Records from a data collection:
--------------------------------
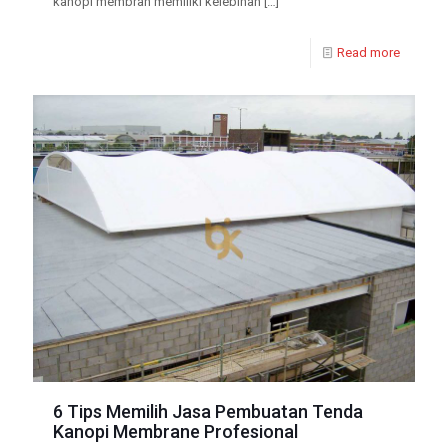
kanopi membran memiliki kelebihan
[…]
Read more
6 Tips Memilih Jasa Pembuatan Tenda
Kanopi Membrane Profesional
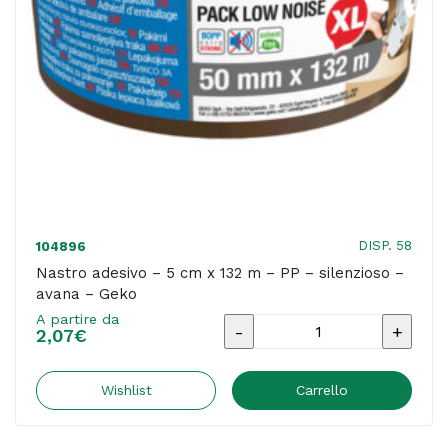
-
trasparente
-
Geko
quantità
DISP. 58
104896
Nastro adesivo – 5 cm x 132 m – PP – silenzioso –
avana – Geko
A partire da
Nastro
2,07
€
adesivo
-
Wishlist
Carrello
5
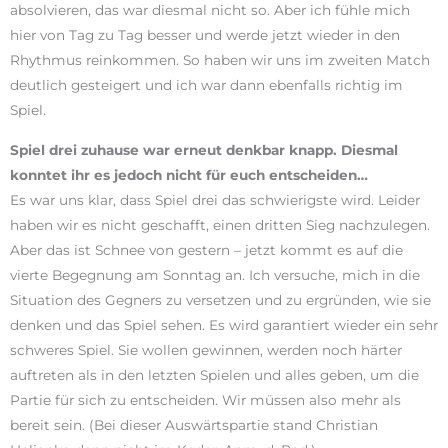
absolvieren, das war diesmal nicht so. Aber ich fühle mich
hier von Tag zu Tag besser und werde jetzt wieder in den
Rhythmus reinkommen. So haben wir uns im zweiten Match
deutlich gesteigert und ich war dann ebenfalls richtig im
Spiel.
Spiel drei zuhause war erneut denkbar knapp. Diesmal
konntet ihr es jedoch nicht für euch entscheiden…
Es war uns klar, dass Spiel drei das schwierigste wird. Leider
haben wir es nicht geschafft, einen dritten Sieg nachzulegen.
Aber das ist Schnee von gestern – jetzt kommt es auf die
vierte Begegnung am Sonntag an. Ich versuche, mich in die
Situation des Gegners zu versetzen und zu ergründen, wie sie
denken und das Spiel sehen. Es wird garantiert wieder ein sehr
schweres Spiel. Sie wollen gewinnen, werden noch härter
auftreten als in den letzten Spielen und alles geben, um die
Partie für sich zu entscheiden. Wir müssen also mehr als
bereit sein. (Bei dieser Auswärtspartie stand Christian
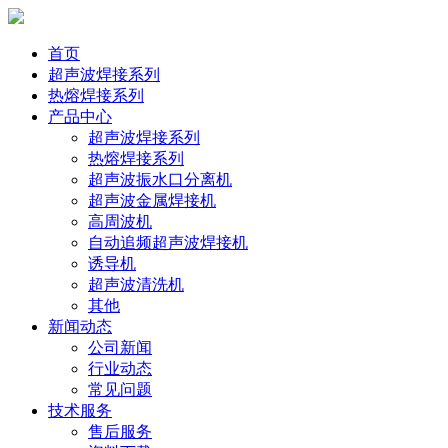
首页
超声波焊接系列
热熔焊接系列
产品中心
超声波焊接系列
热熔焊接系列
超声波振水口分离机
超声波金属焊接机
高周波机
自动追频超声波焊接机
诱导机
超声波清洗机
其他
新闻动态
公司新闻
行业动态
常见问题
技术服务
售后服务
--------------------------------
### Exercise description
Once the pictures are removed, reproduce the remaining entries above exactly.

### Problem solution
kanopi membran memiliki kelebihan
[…]
Read more
6 Tips Memilih Jasa Pembuatan Tenda
Kanopi Membrane Profesional
-
trasparente
-
Geko
quantità
DISP. 58
104896
Nastro adesivo – 5 cm x 132 m – PP – silenzioso –
avana – Geko
A partire da
Nastro
2,07
€
adesivo
-
Wishlist
Carrello
5
absolvieren, das war diesmal nicht so. Aber ich fühle mich
hier von Tag zu Tag besser und werde jetzt wieder in den
Rhythmus reinkommen. So haben wir uns im zweiten Match
deutlich gesteigert und ich war dann ebenfalls richtig im
Spiel.
Spiel drei zuhause war erneut denkbar knapp. Diesmal
konntet ihr es jedoch nicht für euch entscheiden…
Es war uns klar, dass Spiel drei das schwierigste wird. Leider
haben wir es nicht geschafft, einen dritten Sieg nachzulegen.
Aber das ist Schnee von gestern – jetzt kommt es auf die
vierte Begegnung am Sonntag an. Ich versuche, mich in die
Situation des Gegners zu versetzen und zu ergründen, wie sie
denken und das Spiel sehen. Es wird garantiert wieder ein sehr
schweres Spiel. Sie wollen gewinnen, werden noch härter
auftreten als in den letzten Spielen und alles geben, um die
Partie für sich zu entscheiden. Wir müssen also mehr als
bereit sein. (Bei dieser Auswärtspartie stand Christian
首页
超声波焊接系列
热熔焊接系列
产品中心
超声波焊接系列
热熔焊接系列
超声波振水口分离机
超声波金属焊接机
高周波机
自动追频超声波焊接机
诱导机
超声波清洗机
其他
新闻动态
公司新闻
行业动态
常见问题
技术服务
售后服务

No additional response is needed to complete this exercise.